Владислав Иванович поднес тарелку с бутербродами и держал, пока Мила уминала один бутерброд за другим, небрежно стряхивая крошки, попавшие на грудь. Он готов видеть ее каждый день, а не три раза в неделю. Еще лучше, чтоб Мила всегда была с ним. И когда бы она засыпала, сидел бы рядом и всю ночь любовался ею, охраняя сон.

– Сколько времени? – спросила Мила. – Мне нужно успеть за квартиру заплатить.

– Нет и семи, мы закончили раньше обычного. Ах да, деньги… – Владислав Иванович достал из-под салфетки купюры, отсчитал и протянул ей. – Здесь и на квартиру.

Да, он с щедростью оплачивает и ее квартиру. Как-то так однажды само собой получилось: Мила намекнула на материальные трудности, Владислав Иванович откликнулся, потому что безучастным к ней невозможно оставаться.

Девушка цапнула купюры и с чувством поблагодарила:

– Спасибо, ты классный! – На минутку Мила замерла, закатив глаза к потолку. – Хозяйка требует, чтоб я искала новую квартиру, месяц дала.

– Чем ты ей не угодила? Плохо ведешь себя?

– Не в том дело. Сын женился, она не хочет жить с невесткой на одной площади. Возвращается к себе. Ну, мне пора.

Это стало ритуалом: Мила одевается, а Владислав Иванович подает ей вещи. Она медленно натягивает трусики, поправляет их… колготки скользят по гладким ногам… возится с застежкой бюстгальтера… Мила все делает медленно, потому что тщательно.

– Послезавтра приедешь? – спросил он.

– Послезавтра Восьмое марта.

– А… – протянул разочарованно. – Я забыл, у тебя же есть друзья… Где будете отмечать? Ты пойдешь… со своим парнем?

– Парня у меня нет. Не решили, куда пойдем, но где-нибудь посидим.
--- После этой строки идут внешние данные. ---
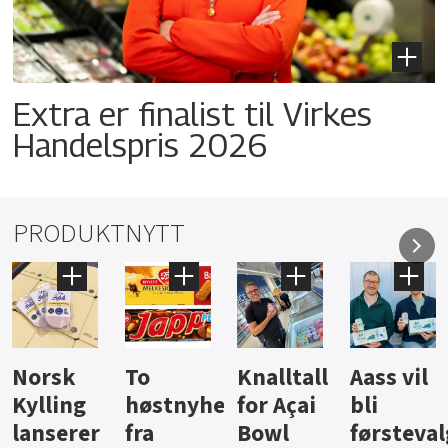
Extra er finalist til Virkes
Handelspris 2026
PRODUKTNYTT
Knalltall
Aass vil
Brus og
Hard
ter
for Açai
bli
jus fra
iste fra
Bowl
førstevalg
Berentsen
Hansa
– А я хотел сделать тебе подарок.

Владислав Иванович это придумал сию минуту, с целью заманить ее и восьмого. В его возрасте на календарь не смотрят, о праздниках не помнят, ведь ни то, ни другое уже не важно.

– Подарок? – вскинулась Мила. – Я люблю подарки… А какой?

– Приедешь и увидишь.

– Я приеду.

– Такси вызвать? – И такси он оплатил бы, как не раз оплачивал, зато еще минут двадцать посидел бы с Милой.

– Не надо, я пройдусь, а то кости занемели.

Она не знает, что немеют не кости, а мышцы. Ненавязчиво Владислав Иванович предложил:

– Да, кстати, если не найдешь ничего подходящего, поживи у меня, места здесь много.

– Ты реально? – произнесла она, натягивая свитер, но явно не удивилась.